EPISODE 10 : Où, à notre grand étonnement, Gudule et le Séide psalmodient à peu près correctement et où nous retrouvons la Marsupilania's band sur le parvis de Notre-Dame de la Garde...

Comme les touristes gémissaient de ci de là, (cahin-caha) il n'y avait donc personne à l'intérieur de la basilique. Gudule et le Séide grimpèrent allègrement les marches et entrèrent. L'atmosphère recueillie du Saint Lieu n'eut absolument aucune influence lénifiante sur la sorcière -on s'en serait douté. « Il faut compter cent enjambées, dit-elle. L'ennui, c'est qu'à partir de cinquante, je m'embrouille. A toi de faire le boulot, débile mollasson ! » Et elle frappa son compagnon, histoire de le rendre encore plus servile qu'il n'était. « Nous y voilà, ma Gudule adorée, dit le Séide au terme de ses comptes. Prononce la formule magique. C'est le bon moment, il n'y a personne. »

Gudule psalmodia. Mais comme elle se trompait régulièrement dans les mots à prononcer, rien ne se passa. A bout de nerfs, elle gifla la Servile Séide et lui intima l'ordre de réciter l'incantation. Le Séide n'était pas une lumière (oh non !) mais il savait lire. Et la psalmodie fonctionna. L'intérieur de Notre-Dame de la Garde s'assombrit, les murs semblèrent se rétrécir puis s'écarter, et une porte d'onyx noir apparut sur la droite, dans la contre-allée. Un écriteau, calligraphié en rouge, invita nos héros maléfiques à « frapper avec modération mais suffisamment fort pour qu'on entende ». Ce que fit Gudule.
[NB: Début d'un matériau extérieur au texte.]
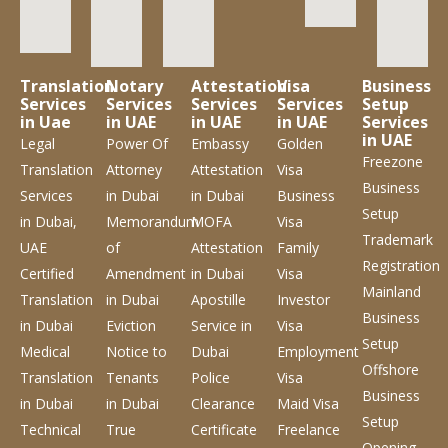
Translation
Notary
Attestation
Visa
Business
Services
Services
Services
Services
Setup
in Uae
in UAE
in UAE
in UAE
Services
in UAE
Legal
Power Of
Embassy
Golden
Freezone
Translation
Attorney
Attestation
Visa
Business
Services
in Dubai
in Dubai
Business
Setup
in Dubai,
Memorandum
MOFA
Visa
Trademark
UAE
of
Attestation
Family
Registration
Certified
Amendment
in Dubai
Visa
Mainland
Translation
in Dubai
Apostille
Investor
Business
in Dubai
Eviction
Service
in
Visa
Setup
Medical
Notice to
Dubai
Employment
Offshore
Translation
Tenants
Police
Visa
Business
in Dubai
in Dubai
Clearance
Maid Visa
Setup
Technical
True
Certificate
Freelance
Opening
La porte s'ouvrit lentement, tourna sur ses gonds avec un grincement sinistre. Un cochon coiffé dune casquette rouge fit son apparition. « Qu'est-ce que vous voulez ? demanda-t-il fort peu gracieusement. Ce n'est pas le moment, on est en pleine cérémonie. » « Je suis Gudule, s'énonça majestueusement vous savez qui. Je viens de la part du Caribou Fou. Je voudrais voir le Caribou Maudit. » « Tu as une lettre de recommandation, poufiasse ? » s'enquit le cochon, fort peu aimable. Gudule brandit le mot que lui avait donné son Maître à sorceller. « Et ça, futur boudin, tu vois ce que c'est ? » répliqua-t-elle. Le cochon chaussa ses loupes et arrachant le papier des mains de Gudule, le lut rapidement. « Punaise, fit-il en soupirant, on avait bien besoin de toi en ce moment ! Déjà que les GPM ne sont pas de bonne humeur, et voilà la pire incompétente des sorcières qui débarque ! J'ai bien envie de te réexpédier d'où tu viens avec perte et fracas ! » Le Servile Séide jugea opportun d'intervenir. « Monsieur le cochon, dit-il, nous venons en suppliants. Nous sommes dans une situation terrible.  Marsupilania et ses amis nous poursuivent et... » « Pourquoi ne pas l'avoir dit plus tôt ? lança le cochon portier que le nom de Marsupilania avait fait sursauter. Entrez, entrez, son Excellence le Caribou Maudit va vous recevoir. »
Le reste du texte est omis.